A social-democracia alemã, praticamente a mãe de todas as social-democracias, renunciou a Marx e à luta de classes em seu congresso de 1959, em Godsberg.Não é pouco tempo. São 51 anos.
De lá para cá, os partidos social-democratas do mundo adotaram a economia de livre mercado como modelo mais aceitável e o mais adequado para a produção de riquezas e se propuseram a frear os destemperos do capitalismo com normas regulatórias e uma rede de proteção social que não deixasse os desvalidos inteiramente entregues à própria sorte. Em resumo,um capitalismo sob controle, com freios, e com mecanismos destinados a disseminar o bem estar social.
No Brasil, a social-democracia está estampada no nome do partido (PSDB-Partido da Social Democracia Brasileira) que desde 2003 representa a principal força de oposição ao petismo, que está às vésperas do início de seu terceiro período consecutivo de governo, como força majoritária de uma coalizão onde a sua força ideológica nominalmente de esquerda se apresenta diluída por uma aliança com partidos conservadores e fisiológicos, e onde o que se faz de novo é repetir tudo o que se fez de velho na política brasileira.
Na verdade, o PSDB é doutrinariamente tão social-democrata como o PT é socialista. Em tese, são dois galhos nascidos do tronco da mesma árvore, mas o destino e as peculiaridades da política brasileira conseguiram transformar o que em tese poderiam ser dois gêmeos quase univitelinos em inimigos mortais e em caricaturas ideológicas.
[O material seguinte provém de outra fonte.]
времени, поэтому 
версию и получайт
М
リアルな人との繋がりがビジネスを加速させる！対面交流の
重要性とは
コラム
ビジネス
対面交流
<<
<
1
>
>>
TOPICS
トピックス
O PT mantém firme a sua retórica socialista, ainda que na prática não consiga estabelecer, como operador da máquina de governo, nada mais do que tímidos ensaios de redistributivismo, implantando programas assistencialistas que deixam as estruturas sociais intactas e a iniqüidade intocada, mas aliviam as emergências mais gritantes da pobreza , e adotando políticas econômicas solidamente ortodoxas.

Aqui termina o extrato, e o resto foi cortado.